Na busca pelas razões das dificuldades atuais de muitos, nos deparamos com hábitos do passado. A contradição, entre o que realmente somos e o que tentamos mostrar que somos, é antiga batalha interior. Não se trata, necessariamente, de hipocrisia; é, muitas vezes, a insegurança, seguida pela necessidade de aceitação nos grupos de trabalho das respectivas casas espíritas, que nos faz agir de forma diferente ao que realmente somos, “vendendo” uma imagem de pureza e aceitando um conjunto de idéias que realmente não é nossa. É um círculo vicioso que necessita ser quebrado. No velho testamento, temos, em Samuel 22:27, “Com o puro te mostras puro; mas com o perverso te mostras rígido.” Entendamos perversão como dificuldade moral.
A rigidez do puritano daquele que fantasia, no próximo e em si mesmo, a pureza que não tem, cria regras, estabelece limites, dita comportamentos baseado na pseudovirtude na qual acredita que os longos anos de trabalho na casa ou a função exercida lhe conferem. Sem querer ser cruel, mas é interessante a semelhança com as atitudes dos fariseus. Será que realmente achamos que “tempo de casa” é termômetro de virtude? O livro “Os Mensageiros”, de André Luiz, e “Mereça ser Feliz”, de Ermance Dufaux, nos garantem que não, pois é só observar a quantidade de “espírititos-espíritas” desencarnados sob o desequilíbrio causado pela contradição do que são e daquilo que pensavam que eram. Pouco nos adianta o tempo de trabalho, na seara, se não aproveitamos as oportunidades para nos transformarmos. É muito fácil e cômodo ditar conceitos e pensamentos espíritas, em palestras e aulas, e imaginar que, pelo simples fato de temo-las decorado, a tenhamos igualmente praticado. Devemos buscar nos questionar sempre, especialmente para habitantes de um planeta de provas e expiações, a idéia de que “já evoluiu o suficiente para esta vida”, tendo a falsa sensação do dever cumprido, bem antes do tempo previsto. É interessante como aceitamos com facilidade as sugestões do orgulho…

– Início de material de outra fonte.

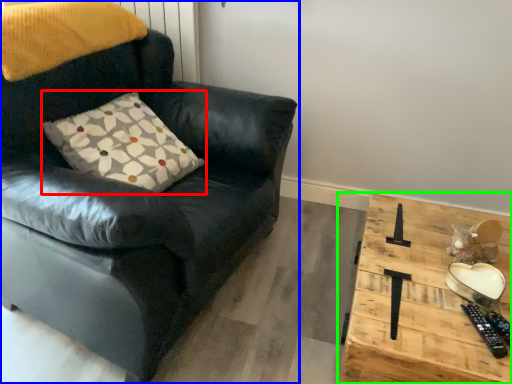 Question: Based on their relative distances, which object is nearer to pillow (highlighted by a red box)? Choose from chair (highlighted by a blue box) and table (highlighted by a green box).

Choices:
 (A) chair
 (B) table

Answer: (A)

O puritanismo começa a perder terreno, em nossas atitudes, quando deixamos de nos preocupar com o que os outros vão pensar de nós, como fala um companheiro de jornada, “devemos jogar a nossa partida, com dedicação, sem nos preocuparmos com a torcida”. Existe, nos puritanos, uma cobrança interior, boba e sem sentido, no entanto angustiante, acerca da visão do próximo sobre eles. Não seria essa cobrança uma necessidade, um desejo disfarçado de alcançar, mais rapidamente, as posições desejadas na casa? Uma vez que temos a aprovação do grupo, através da imagem nem sempre verdadeira a qual tentamos vender, a “carreira”, na seara de trabalho, dentro das expectativas desejadas, torna-se mais fácil. Naturalmente, devemos ponderar toda crítica recebida, verdadeira ou não. Declarar total independência da opinião alheia não é o ponto de equilíbrio adequado, uma vez que não somos ilhas e devemos ponderar e refletir acerca de cada crítica recebida, se for verdadeira, cabe-nos a mudança na ação; se for falsa, fruto de sentimentos menos nobres ou ainda da maledicência, façamos como o nosso Chico, simplesmente não liguemos para tal. O importante é não termos, como objetivo, em nosso trabalho ou ações na casa espírita, impressionar os outros, e que tal impressionarmos o Cristo, com os frutos do nosso trabalho e renovação moral?
Preocupar-se com a aprovação da respectiva consciência apenas, eis o primeiro passo para a libertação do puritanismo e tanto quanto para a libertação da consciência, necessitada de ampliação, de evolução. Os que convivem e exercem, constantemente, sobre si, as cobranças da própria consciência, sem necessitarem provar nada a ninguém, apenas a si mesmo, eis os “pole-positions”, na corrida interior contra o puritanismo. O que busca a renovação sincera traz consigo um incômodo consciencial, em forma de cobrança. Tal cobrança é a marca dos que ainda não se conformam com os respectivos vícios. Conforme as conquistas interiores acontecem, naturalmente, de forma lenta, a cobrança íntima diminui, trazendo, paulatinamente, a paz e a saciedade ao espírito.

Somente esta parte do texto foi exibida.